**Collection entries**.

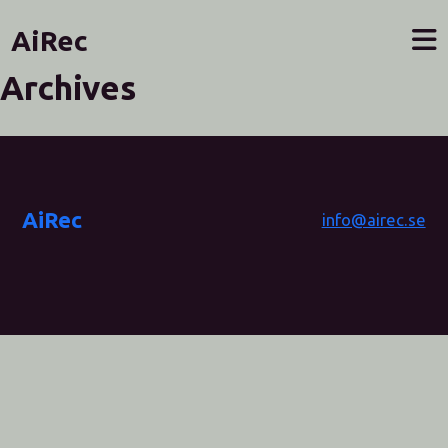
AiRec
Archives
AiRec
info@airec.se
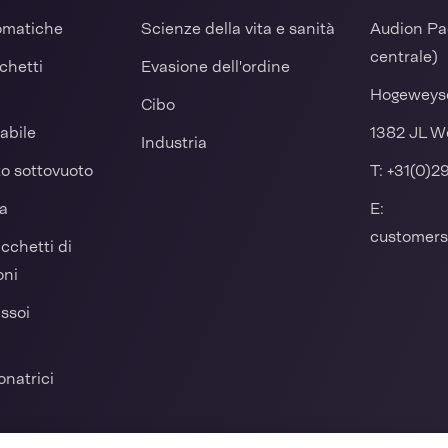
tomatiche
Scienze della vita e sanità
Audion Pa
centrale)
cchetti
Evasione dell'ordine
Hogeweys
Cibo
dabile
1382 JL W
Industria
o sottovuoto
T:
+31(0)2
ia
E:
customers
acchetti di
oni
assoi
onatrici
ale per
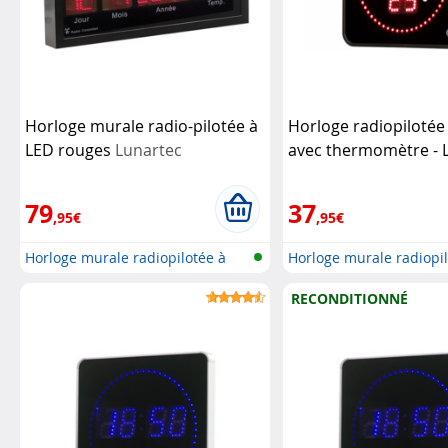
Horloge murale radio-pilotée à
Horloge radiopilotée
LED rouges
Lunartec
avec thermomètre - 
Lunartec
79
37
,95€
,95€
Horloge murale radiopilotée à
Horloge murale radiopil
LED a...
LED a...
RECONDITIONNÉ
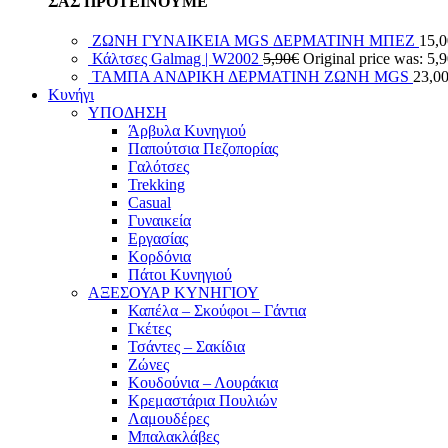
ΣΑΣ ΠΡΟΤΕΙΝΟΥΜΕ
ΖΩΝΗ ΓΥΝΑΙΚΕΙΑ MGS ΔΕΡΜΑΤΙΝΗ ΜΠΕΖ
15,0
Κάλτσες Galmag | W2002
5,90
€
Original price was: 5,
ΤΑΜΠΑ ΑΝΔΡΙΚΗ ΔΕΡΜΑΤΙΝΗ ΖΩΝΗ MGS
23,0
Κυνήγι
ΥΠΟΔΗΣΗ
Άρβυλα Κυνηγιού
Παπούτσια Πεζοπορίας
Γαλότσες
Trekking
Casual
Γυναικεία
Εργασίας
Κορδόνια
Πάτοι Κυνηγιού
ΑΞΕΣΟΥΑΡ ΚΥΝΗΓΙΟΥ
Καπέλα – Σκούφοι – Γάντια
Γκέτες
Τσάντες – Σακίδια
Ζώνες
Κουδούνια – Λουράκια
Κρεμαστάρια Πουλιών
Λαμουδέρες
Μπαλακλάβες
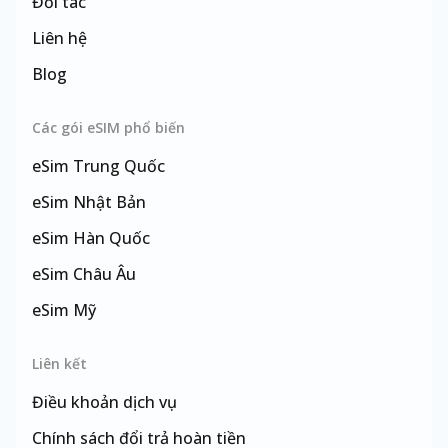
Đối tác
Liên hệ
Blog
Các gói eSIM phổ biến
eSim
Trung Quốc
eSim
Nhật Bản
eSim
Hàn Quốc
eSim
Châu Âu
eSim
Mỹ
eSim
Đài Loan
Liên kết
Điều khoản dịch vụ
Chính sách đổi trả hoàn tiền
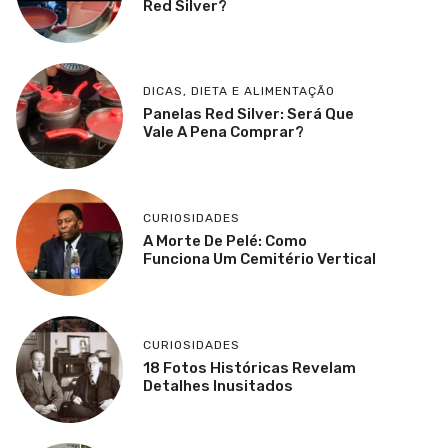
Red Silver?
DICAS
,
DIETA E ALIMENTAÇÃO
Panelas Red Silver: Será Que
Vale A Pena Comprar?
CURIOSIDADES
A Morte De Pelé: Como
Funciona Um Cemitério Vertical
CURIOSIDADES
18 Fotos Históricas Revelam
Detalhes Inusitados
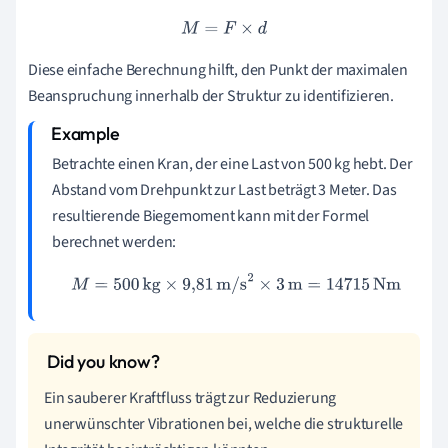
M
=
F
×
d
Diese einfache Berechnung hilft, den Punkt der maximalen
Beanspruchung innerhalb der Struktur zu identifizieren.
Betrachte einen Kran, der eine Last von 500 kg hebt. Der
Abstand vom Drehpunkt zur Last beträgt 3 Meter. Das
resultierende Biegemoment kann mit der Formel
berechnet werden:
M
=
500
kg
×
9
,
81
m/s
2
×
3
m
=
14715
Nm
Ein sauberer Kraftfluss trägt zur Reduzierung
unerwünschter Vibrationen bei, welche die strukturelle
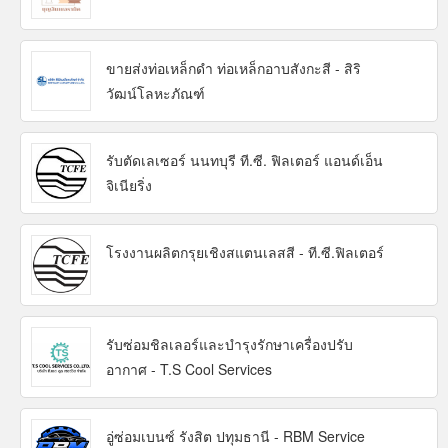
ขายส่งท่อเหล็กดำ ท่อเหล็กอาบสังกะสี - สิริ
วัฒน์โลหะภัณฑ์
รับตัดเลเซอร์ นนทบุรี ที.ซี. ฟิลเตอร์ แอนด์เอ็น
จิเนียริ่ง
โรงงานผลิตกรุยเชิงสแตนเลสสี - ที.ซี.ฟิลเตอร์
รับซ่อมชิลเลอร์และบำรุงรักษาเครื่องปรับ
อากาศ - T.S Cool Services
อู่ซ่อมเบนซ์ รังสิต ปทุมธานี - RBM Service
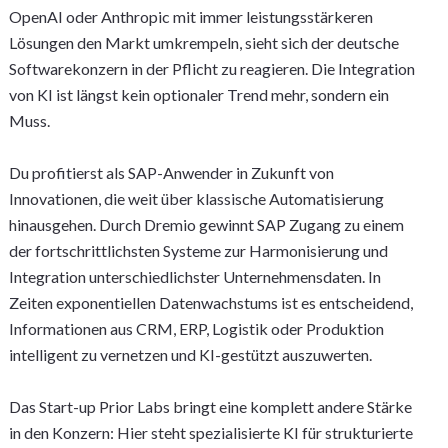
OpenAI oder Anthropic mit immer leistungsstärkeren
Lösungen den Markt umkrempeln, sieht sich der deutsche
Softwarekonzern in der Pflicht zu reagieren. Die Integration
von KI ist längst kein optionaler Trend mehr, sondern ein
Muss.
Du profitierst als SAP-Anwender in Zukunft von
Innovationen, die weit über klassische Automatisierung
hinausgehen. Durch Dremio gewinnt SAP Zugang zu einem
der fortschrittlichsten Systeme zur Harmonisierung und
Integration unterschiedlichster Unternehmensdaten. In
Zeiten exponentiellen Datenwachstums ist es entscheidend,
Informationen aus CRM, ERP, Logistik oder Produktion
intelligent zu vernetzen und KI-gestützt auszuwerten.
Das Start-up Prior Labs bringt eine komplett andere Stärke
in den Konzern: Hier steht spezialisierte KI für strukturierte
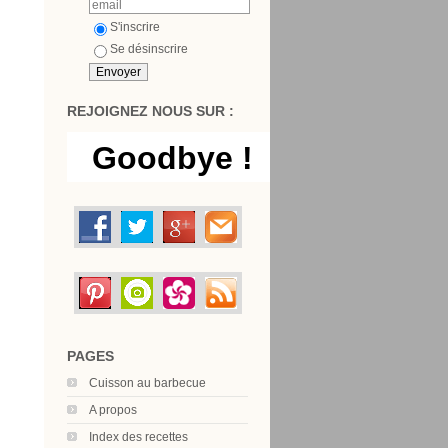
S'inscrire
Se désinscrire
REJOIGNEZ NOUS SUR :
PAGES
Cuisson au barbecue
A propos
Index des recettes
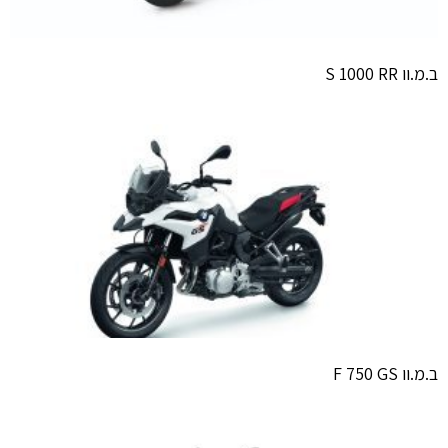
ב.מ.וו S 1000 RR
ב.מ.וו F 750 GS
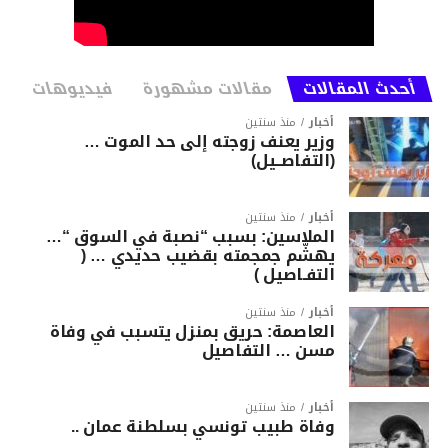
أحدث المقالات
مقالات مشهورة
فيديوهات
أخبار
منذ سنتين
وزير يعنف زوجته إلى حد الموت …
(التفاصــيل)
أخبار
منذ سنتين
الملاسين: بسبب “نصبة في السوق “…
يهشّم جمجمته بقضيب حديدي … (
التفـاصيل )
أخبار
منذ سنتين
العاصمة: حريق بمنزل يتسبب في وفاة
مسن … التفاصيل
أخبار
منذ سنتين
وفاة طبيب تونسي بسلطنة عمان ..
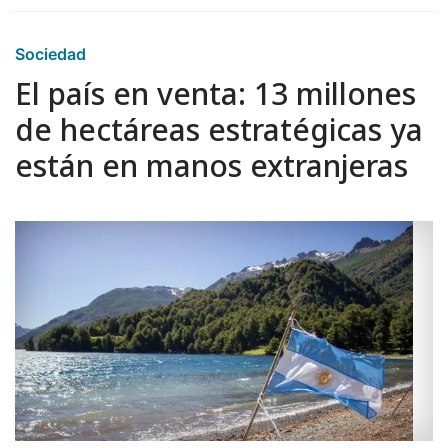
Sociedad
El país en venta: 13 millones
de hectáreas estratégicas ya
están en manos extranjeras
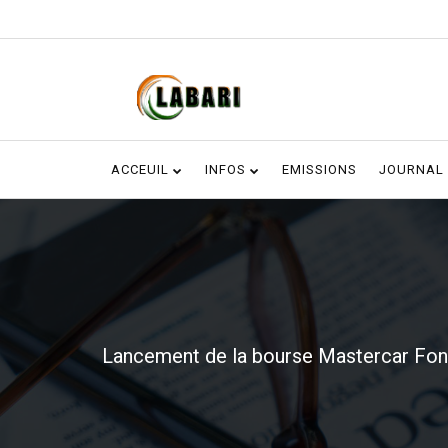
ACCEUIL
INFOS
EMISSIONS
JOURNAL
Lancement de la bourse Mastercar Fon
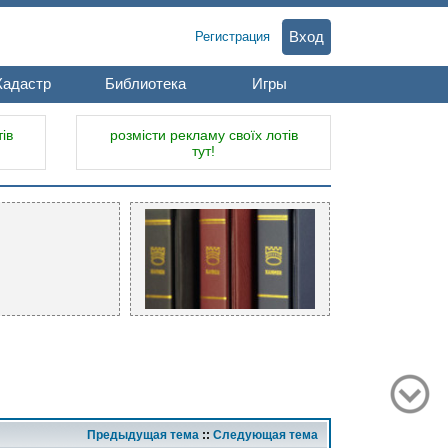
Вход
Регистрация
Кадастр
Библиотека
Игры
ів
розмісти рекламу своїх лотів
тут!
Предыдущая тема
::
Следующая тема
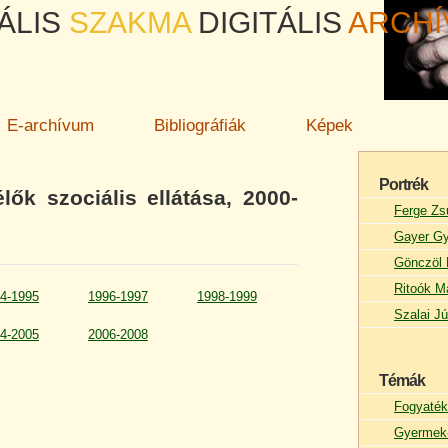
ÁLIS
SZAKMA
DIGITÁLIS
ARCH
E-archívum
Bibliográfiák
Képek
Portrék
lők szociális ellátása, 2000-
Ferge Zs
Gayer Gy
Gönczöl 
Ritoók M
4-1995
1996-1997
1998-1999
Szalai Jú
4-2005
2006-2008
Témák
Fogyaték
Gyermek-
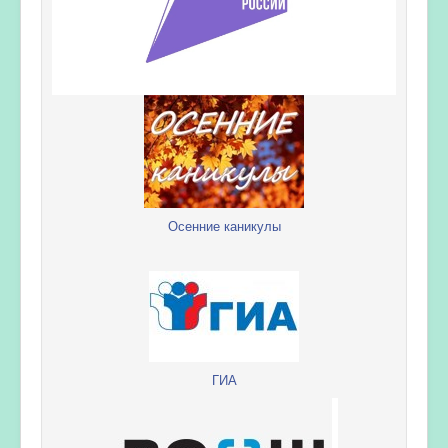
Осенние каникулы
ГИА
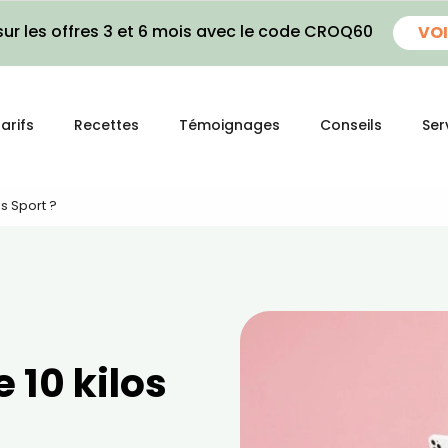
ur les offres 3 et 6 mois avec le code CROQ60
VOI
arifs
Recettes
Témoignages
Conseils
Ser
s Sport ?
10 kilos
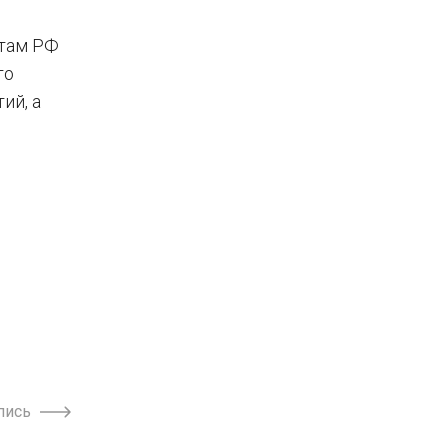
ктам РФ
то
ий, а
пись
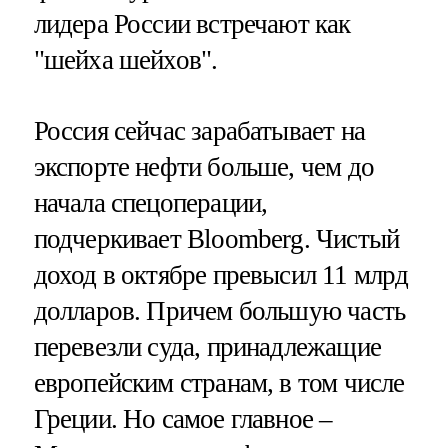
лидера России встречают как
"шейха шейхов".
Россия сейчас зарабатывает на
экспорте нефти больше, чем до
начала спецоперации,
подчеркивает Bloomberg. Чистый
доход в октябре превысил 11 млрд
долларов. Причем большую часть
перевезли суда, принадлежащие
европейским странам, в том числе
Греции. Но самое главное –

**Required work**. Each line from the one holding "مسن … التفاصيل" down to the end of the records is to be reproduced unaltered, and the pictures are to be omitted.

**Exercise solution**.
مسن … التفاصيل
أخبار
منذ سنتين
وفاة طبيب تونسي بسلطنة عمان ..
Sociedad
El país en venta: 13 millones
de hectáreas estratégicas ya
están en manos extranjeras
ACCEUIL
INFOS
EMISSIONS
JOURNAL
Lancement de la bourse Mastercar Fon
Вход
Регистрация
Кадастр
Библиотека
Игры
ів
розмісти рекламу своїх лотів
тут!
Предыдущая тема
::
Следующая тема
ÁLIS
SZAKMA
DIGITÁLIS
ARCH
E-archívum
Bibliográfiák
Képek
Portrék
lők szociális ellátása, 2000-
Ferge Zs
Gayer Gy
Gönczöl 
Ritoók M
4-1995
1996-1997
1998-1999
Szalai Jú
4-2005
2006-2008
Témák
Fogyaték
Gyermek-
Осенние каникулы
ГИА
ur les offres 3 et 6 mois avec le code CROQ60
VOI
arifs
Recettes
Témoignages
Conseils
Ser
s Sport ?
10 kilos
ктам РФ
то
ий, а
пись
лидера России встречают как
"шейха шейхов".
Россия сейчас зарабатывает на
экспорте нефти больше, чем до
начала спецоперации,
подчеркивает Bloomberg. Чистый
доход в октябре превысил 11 млрд
долларов. Причем большую часть
перевезли суда, принадлежащие
европейским странам, в том числе
Греции. Но самое главное –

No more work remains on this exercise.